Weitere Maßnahmen, die im Vorfeld ergriffen werden können, um das Risiko auf Stealthing zu minimieren, sind folgende:

  • Eine klare Kommunikation der Wünsche und Bedürfnisse auf Augenhöhe ist ratsam. Es sollte hierbei auch auf die Wichtigkeit der Verhütung hingewiesen und notfalls Aufklärungsarbeit betrieben werden.
  • Speziell die männlichen Partner sollten darauf aufmerksam gemacht werden,

dass es bei der Verhütung um mehr als den Schutz vor ungewollten Schwangerschaften geht.

  • Auch das eigene Kondom mitzubringen, kann mehr zur eigenen und gemeinsamen Sicherheit beitragen.
  • Ganz nach dem Motto Vertrauen ist gut, Kontrolle ist besser, beim Sex einfach nachfühlen, nachschauen, eventuell sogar nachfragen, ob alles noch an der richtigen Stelle sitzt.
  • Den Körperkontakt idealerweise nur zu Menschen suchen, denen man absolut vertraut und bei neuen Bekanntschaften sich Zeit lassen, bevor man intim wird.

Eine deutliche Kommunikation und Eigeninitiative können für mehr Acht- und Wachsamkeit sorgen. Better safe than sorry!
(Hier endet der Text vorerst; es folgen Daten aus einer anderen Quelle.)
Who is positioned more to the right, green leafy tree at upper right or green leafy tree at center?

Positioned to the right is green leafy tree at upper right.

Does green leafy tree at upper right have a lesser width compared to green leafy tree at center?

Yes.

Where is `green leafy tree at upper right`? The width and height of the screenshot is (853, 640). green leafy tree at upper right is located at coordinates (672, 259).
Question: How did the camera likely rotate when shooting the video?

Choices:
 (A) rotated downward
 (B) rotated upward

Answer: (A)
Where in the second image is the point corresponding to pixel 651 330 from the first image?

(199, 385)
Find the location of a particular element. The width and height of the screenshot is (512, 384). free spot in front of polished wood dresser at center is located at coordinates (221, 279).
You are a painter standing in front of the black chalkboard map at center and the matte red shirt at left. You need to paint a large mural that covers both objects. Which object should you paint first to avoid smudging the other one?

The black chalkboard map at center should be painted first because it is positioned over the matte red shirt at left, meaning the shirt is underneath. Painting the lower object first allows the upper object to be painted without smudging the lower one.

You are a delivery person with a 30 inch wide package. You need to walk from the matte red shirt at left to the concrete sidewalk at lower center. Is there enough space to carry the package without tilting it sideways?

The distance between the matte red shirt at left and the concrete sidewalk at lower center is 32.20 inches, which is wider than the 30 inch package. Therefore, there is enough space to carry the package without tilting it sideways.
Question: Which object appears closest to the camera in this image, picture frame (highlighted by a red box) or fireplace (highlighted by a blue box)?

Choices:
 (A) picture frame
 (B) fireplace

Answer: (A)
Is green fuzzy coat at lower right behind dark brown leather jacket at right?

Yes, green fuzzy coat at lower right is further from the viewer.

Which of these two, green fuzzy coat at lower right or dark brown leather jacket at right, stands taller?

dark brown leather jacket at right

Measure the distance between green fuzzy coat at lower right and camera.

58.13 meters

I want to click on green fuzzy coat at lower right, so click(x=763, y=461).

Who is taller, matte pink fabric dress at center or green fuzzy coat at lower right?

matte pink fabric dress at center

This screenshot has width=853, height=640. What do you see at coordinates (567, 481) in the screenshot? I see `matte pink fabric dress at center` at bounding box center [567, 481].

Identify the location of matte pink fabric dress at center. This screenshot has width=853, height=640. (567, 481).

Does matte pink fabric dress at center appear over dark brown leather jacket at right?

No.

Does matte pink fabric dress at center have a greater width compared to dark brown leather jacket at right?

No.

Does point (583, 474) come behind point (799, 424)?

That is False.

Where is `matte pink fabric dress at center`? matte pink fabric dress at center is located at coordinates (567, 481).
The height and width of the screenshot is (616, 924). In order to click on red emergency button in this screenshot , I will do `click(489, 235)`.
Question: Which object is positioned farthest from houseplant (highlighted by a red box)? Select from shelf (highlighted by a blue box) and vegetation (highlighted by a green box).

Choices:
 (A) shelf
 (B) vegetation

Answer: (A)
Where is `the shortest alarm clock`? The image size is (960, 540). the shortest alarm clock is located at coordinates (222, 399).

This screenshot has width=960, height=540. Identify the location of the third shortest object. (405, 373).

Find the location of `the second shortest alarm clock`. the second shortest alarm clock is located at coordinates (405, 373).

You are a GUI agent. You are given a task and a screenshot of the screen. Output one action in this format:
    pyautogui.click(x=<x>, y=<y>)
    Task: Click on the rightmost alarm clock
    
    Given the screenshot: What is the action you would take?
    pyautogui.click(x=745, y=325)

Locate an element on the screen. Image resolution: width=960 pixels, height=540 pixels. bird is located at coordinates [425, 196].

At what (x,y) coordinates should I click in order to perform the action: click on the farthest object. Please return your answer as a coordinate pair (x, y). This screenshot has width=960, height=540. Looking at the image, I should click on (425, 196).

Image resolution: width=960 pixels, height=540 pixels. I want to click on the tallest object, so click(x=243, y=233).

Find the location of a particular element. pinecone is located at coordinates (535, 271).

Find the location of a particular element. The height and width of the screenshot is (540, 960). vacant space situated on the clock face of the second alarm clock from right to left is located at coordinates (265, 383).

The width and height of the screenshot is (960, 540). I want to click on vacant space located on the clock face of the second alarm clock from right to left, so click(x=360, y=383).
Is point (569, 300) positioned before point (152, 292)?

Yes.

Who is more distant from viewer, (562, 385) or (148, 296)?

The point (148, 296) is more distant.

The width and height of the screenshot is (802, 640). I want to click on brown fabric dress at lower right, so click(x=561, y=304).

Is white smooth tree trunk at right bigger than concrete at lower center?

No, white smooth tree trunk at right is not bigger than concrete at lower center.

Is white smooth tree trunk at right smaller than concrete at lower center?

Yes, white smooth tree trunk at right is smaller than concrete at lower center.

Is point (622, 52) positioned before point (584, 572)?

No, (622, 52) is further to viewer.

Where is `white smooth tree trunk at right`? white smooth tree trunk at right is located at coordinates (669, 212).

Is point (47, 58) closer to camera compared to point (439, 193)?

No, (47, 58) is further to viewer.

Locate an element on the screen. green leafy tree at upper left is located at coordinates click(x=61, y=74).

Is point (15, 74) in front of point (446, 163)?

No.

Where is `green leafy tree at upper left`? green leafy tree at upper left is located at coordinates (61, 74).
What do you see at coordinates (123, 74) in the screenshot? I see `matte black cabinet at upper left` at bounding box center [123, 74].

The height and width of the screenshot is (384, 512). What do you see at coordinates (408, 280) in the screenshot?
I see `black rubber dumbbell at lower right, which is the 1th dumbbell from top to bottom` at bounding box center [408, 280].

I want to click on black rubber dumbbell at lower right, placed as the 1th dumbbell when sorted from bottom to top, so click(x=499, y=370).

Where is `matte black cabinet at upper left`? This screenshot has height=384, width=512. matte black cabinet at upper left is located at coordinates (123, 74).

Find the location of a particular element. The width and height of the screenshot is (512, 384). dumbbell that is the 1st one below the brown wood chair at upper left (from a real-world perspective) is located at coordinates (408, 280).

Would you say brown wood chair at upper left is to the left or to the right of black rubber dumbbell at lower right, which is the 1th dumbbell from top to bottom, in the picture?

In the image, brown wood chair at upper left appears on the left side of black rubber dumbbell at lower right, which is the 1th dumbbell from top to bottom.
Bei diversen Beratungs- und Hilfsstellen kann man sich in vielen Städten Deutschlands kostenfrei und anonym beraten lassen. Außerdem erhalten Betroffene telefonisch Unterstützung:

Hilfetelefon Sexueller Missbrauch: 0800-22 55 530

Telefonzeiten : Mo., Mi., Fr.: 9.00 bis 14.00 Uhr und Di., Do.: 15.00 bis 20.00 Uhr

Hilfetelefon Gewalt gegen Frauen: 0800-116 016

Rund um die Uhr, auch an Wochenenden und Feiertagen.